The high-value product of decoration boards constructed from EAF-reducing slag developed in this study has a wide range of applications. As building materials, cement boards can be applied to indoor partitions, ceilings, etc. Practical applications for the materials could be included in commercial buildings, department stores, restaurants, and residential buildings. There are many potential variations of the materials, and these can be widely used for other special purposes, such as wrapping beams, wrapping columns, decoration, exterior wall decoration, etc. The decoration boards, like fiber-reinforced cement boards, have the advantages of economies of scale for mass production, and can be produced in a standardized or automated manner. Due to the streamlined production process and the reuse of raw materials, it is necessary to coordinate with complete warehousing and logistics to make it a technology-intensive and capital-intensive industry. The high-value products of EAF-reducing slag promoted by this project—fiber-reinforced cement board, through the integration of interdisciplinary technology and the use of diverse materials, can adjust expenses and reduce costs.
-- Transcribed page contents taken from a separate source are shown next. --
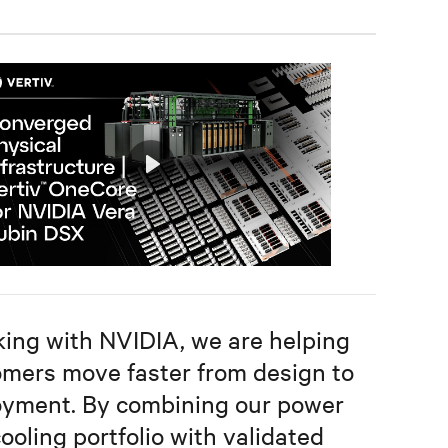
Play
Mute
Settings
ing with NVIDIA, we are helping
mers move faster from design to
oyment. By combining our power
ooling portfolio with validated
It can also effectively avoid the risk of a single material source being cut off, while integrating the industry supply chain from the material end to the end user and the market, launching high-value products that are functional, recyclable, low-cost, and comply with regulatory requirements.
The main material components of fiber-reinforced cement board are cement and inorganic mixed materials. From the perspective of the characteristics of the slag, there are two ways to carry out the fiber–cement board trial production. One is to directly replace the inorganic mixed material as the filling material of the board; the other is to replace the amount of cement. The main components of the reduced slag are CaO and SiO
2. The potential of the component as raw materials in cement boards is used to achieve the original role of cement in bonding other materials [
3].
The overall goal of this study was to develop building-material development technology for the stabilization and recycling of EAF-reducing slag. This study was mainly conducted to integrate the relevant raw material screening mechanism, manage the quality of raw materials for the cooperative manufacturer (Walsin Lihwa Co., Ltd., Tainan, Taiwan), and combine controllable density material technology, green building material evaluation, and verification technology to produce fire retardant and soundproof materials. These would then become high-quality green building materials.
The study focused on the fiber-reinforced cement board as the product of EAF-reducing slag reuse. The study of the product development process was carried out in two parts. The first was conducted to establish the screening mechanism of inorganic material characteristics and high-value management procedures. The second part was conducted to match the verification standards of environmental compatibility and slag-modification technology. The flow chart of the study is shown in
Figure 1. The study presents a feasible solution for a low-energy consumption silicon-based modification method to solve the expansion problem of EAF-reducing slag, and the production of high-performance products for building materials based on the EAF-reducing slag.
3. Results
From the results of the evaluation for EAF-reducing slags as building decoration boards, the characteristics would compare to the demands of performances from standards CNS 13777. The performances would include dry unit weights, bending strength, water absorption length change rate, flame resistance class, and sound transmission loss. According to the comparison of specimens, the basic mechanic characteristics have been shown higher strength than the same types of cement boards. With regard to environmental compatibility, the results of the toxicity characteristic leaching procedure were made available to the application of building materials. In fire retardant and soundproof properties, the results were also shown to be 1.2 to 1.5 times the values in performance compared to normal cement boards. An advanced description for several parts is presented below.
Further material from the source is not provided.